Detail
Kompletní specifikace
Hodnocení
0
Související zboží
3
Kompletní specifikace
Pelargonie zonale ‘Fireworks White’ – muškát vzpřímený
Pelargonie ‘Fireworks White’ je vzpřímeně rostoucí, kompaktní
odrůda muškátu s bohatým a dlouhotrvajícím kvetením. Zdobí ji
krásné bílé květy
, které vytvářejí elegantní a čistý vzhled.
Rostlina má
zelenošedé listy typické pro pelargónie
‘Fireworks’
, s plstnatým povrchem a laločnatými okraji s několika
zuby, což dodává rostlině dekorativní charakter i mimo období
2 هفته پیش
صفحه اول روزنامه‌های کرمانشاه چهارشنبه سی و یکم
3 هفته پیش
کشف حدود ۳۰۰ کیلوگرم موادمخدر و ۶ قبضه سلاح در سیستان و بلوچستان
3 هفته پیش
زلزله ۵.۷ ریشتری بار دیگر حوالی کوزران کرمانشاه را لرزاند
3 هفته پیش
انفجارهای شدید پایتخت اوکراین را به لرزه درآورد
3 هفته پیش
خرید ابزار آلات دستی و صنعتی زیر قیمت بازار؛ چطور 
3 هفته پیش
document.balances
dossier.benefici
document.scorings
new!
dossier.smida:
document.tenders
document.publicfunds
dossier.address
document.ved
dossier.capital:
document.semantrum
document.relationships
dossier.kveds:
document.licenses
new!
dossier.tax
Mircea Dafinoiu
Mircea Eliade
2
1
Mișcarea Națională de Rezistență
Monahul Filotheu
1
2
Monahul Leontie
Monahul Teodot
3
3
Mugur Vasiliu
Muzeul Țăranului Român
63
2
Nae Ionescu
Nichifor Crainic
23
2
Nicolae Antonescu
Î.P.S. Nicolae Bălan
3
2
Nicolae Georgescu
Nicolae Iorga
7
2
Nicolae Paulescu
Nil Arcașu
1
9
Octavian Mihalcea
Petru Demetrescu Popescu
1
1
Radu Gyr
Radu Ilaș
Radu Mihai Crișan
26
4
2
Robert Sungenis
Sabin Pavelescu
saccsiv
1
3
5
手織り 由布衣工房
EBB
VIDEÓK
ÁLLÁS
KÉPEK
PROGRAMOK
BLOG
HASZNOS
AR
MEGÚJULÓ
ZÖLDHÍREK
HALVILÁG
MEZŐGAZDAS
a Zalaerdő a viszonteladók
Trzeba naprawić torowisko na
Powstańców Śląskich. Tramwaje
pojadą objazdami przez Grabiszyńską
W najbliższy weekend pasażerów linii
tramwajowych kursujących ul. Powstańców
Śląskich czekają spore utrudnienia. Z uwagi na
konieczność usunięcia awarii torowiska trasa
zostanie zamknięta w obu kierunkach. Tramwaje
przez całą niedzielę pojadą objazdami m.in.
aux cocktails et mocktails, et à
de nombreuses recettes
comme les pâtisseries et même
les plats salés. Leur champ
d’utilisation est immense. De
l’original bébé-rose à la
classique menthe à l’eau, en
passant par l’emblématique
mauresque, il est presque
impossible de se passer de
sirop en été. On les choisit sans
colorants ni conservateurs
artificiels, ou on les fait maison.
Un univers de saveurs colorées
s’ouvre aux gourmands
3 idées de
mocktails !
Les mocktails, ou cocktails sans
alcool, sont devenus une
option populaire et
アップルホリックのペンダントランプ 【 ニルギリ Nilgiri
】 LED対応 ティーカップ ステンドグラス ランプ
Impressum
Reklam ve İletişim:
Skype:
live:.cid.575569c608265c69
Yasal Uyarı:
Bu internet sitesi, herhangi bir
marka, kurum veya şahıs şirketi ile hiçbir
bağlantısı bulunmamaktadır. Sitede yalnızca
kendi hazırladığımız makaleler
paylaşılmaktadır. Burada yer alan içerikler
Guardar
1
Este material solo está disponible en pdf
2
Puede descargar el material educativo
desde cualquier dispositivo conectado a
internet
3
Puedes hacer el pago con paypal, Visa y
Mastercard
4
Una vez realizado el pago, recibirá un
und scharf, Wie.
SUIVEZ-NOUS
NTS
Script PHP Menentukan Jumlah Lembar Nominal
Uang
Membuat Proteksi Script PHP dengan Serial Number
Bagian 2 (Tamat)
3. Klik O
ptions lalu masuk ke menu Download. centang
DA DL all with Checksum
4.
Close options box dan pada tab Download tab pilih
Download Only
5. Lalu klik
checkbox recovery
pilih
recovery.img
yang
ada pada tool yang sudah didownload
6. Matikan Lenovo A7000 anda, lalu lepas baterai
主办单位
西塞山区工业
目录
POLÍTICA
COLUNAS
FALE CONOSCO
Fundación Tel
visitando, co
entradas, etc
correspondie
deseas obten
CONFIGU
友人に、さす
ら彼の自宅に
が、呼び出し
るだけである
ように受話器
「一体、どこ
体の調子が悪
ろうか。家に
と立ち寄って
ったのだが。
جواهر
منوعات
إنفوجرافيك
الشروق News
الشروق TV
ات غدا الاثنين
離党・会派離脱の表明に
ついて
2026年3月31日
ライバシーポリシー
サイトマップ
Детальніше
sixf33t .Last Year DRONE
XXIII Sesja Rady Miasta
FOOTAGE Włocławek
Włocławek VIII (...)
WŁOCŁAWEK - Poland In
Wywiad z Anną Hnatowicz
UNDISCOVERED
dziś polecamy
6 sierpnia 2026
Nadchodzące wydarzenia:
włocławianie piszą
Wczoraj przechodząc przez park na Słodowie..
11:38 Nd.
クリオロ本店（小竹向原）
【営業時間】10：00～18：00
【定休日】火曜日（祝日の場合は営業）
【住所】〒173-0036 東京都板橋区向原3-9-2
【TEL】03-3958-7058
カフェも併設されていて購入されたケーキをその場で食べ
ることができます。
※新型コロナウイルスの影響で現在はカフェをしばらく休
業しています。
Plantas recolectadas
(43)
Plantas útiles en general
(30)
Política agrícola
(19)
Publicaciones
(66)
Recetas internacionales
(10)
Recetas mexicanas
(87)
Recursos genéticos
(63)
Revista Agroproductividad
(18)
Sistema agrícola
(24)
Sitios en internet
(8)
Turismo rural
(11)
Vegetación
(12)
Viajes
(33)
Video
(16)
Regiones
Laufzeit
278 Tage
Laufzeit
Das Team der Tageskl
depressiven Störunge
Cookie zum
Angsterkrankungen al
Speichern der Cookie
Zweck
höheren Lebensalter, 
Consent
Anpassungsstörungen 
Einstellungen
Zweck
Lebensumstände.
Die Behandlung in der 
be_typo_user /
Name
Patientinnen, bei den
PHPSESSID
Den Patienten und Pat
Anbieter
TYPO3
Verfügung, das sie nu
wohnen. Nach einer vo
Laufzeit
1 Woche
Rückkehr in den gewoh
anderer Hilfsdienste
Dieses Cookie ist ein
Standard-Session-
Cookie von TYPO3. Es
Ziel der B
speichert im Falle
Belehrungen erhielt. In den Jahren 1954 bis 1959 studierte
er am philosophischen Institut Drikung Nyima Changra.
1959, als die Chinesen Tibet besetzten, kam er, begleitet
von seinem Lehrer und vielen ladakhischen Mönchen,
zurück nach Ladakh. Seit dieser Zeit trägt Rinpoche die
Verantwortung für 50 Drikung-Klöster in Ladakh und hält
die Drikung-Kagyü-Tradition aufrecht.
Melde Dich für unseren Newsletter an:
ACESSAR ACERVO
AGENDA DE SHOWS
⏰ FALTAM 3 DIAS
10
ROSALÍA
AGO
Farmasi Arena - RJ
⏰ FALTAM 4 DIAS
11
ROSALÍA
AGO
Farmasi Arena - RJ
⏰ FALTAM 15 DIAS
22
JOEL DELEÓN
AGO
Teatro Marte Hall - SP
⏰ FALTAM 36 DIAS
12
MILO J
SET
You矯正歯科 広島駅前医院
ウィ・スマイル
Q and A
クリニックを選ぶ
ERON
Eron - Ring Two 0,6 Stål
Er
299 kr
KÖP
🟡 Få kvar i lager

> [What you need to do]:
Write out the lines above, starting at the line that contains "JOEL DELEÓN" and ending with the final line, and nothing else; copy them exactly.

> [Finished task]:
JOEL DELEÓN
AGO
Teatro Marte Hall - SP
⏰ FALTAM 36 DIAS
12
MILO J
SET
You矯正歯科 広島駅前医院
ウィ・スマイル
Q and A
クリニックを選ぶ
ERON
Eron - Ring Two 0,6 Stål
Er
299 kr
KÖP
🟡 Få kvar i lager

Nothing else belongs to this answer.